This article provides a litigation‑first playbook, covering the notice’s substance, its impact on biotech patent eligibility, concrete claim drafting biotech examples, Federal Court patent strategy considerations and immediate action steps for both sides of the courtroom.
The CIPO practice notice consolidates and updates the guidance previously scattered across the Manual of Patent Office Practice (MOPOP) and earlier practice notices. It instructs examiners to apply a structured framework when evaluating whether claims define patentable subject‑matter under section 2 of the Patent Act, which defines “invention” as “any new and useful art, process, machine, manufacture or composition of matter, or any new and useful improvement in any art, process, machine, manufacture or composition of matter.” The notice brings CIPO’s internal practice into closer alignment with the analytical approach emerging from recent Federal Court jurisprudence.
The framework requires examiners to: (1) purposively construe the claims to identify their essential elements; (2) determine the “actual contribution” or “inventive concept” of the claimed invention; and (3) assess whether that contribution constitutes subject‑matter that falls within the statutory definition, excluding, for example, mere abstract ideas, scientific principles, methods of medical treatment (where applicable) or disembodied discoveries.

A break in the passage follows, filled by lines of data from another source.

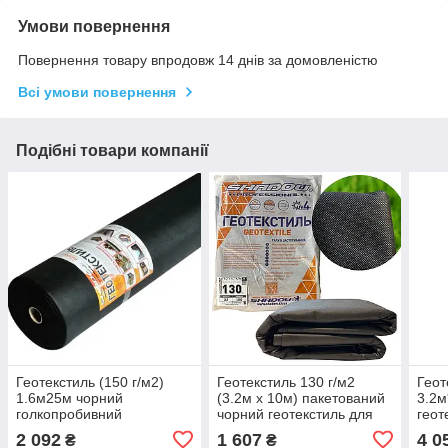
Умови повернення
Повернення товару впродовж 14 днів за домовленістю
Всі умови повернення
Подібні товари компанії
Геотекстиль (150 г/м2)
Геотекстиль 130 г/м2
Геот
1.6м25м чорний
(3.2м х 10м) пакетований
3.2м
голкопробивний
чорний геотекстиль для
геот
геотекстиль
дороги
2 092
1 607
4 0
₴
₴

The Canadian Bar Association’s prior MOPOP submissions had advocated for greater clarity in precisely this area, and the notice can be read as CIPO’s response to those professional‑body concerns.
The notice states that examiners must look beyond the “form of the claim” to its “substance and inventive concept” when assessing eligibility. This language signals a shift toward a more rigorous analysis that does not accept at face value the structural elements recited in a claim if the true contribution lies outside patentable categories. It also clarifies that the presence of physical or tangible elements in a claim does not automatically render the subject‑matter patentable, the inventive concept itself must be patent‑eligible.

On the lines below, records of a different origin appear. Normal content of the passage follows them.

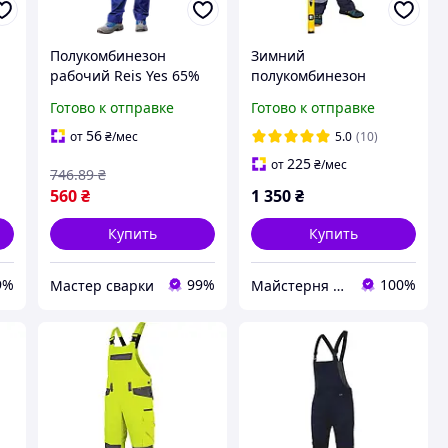
Полукомбинезон
Зимний
рабочий Reis Yes 65%
полукомбинезон
полиэстер 35% хлопок
рабочий утепленный
Готово к отправке
Готово к отправке
262г/м² YES-B N
СТО Рабочий
(100079232) 58
утепленный
56
от
₴
/мес
5.0
(10)
комбинезон Зимняя
225
от
₴
/мес
746
.89
₴
спецодежда
560
₴
1 350
₴
Купить
Купить
9%
99%
100%
Мастер сварки
Майстерня Спецодягу LTM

A critical point for litigators: the notice is guidance to CIPO examiners and is not, by itself, binding on the Federal Court. However, industry observers expect that courts will treat the framework as persuasive, particularly where it reflects or codifies principles already articulated in Federal Court and Supreme Court of Canada decisions. Patent prosecutors and litigators alike must therefore anticipate that this framework will be cited in validity challenges.
For biotech patent eligibility, the March 2026 practice notice represents the most significant recalibration of CIPO’s approach in over a decade. Biological inventions, from novel protein compositions to diagnostic methods and gene‑therapy delivery systems, now face a more granular “inventive concept” inquiry that can strip away claim elements the examiner considers non‑inventive and examine whether the residual contribution is truly patentable.
This analytical approach has direct consequences for pharmaceutical patents in Canada. A composition claim that recites a known protein in combination with a novel formulation, for example, must demonstrate that the inventive concept resides in the formulation (a manufacture or composition of matter) rather than in the mere discovery of a biological property of the protein. Similarly, claims directed to methods of treatment face renewed scrutiny, as the notice reinforces the principle that methods of medical treatment may not constitute patentable subject‑matter where the inventive concept is the therapeutic application itself, rather than a novel process or manufacture.
Early 2026 Federal Court activity suggests that the judiciary is already engaging with the subject‑matter framework in ways that parallel the CIPO notice. Commentary on CanLII Connects regarding recent decisions has highlighted that Federal Court judges are independently applying a purposive, “inventive concept”‑centred analysis to patentable subject‑matter challenges. The likely practical effect will be that CIPO’s framework and the Court’s emerging approach converge, giving generic challengers a unified analytical toolkit and requiring patentees to mount evidence‑intensive defences.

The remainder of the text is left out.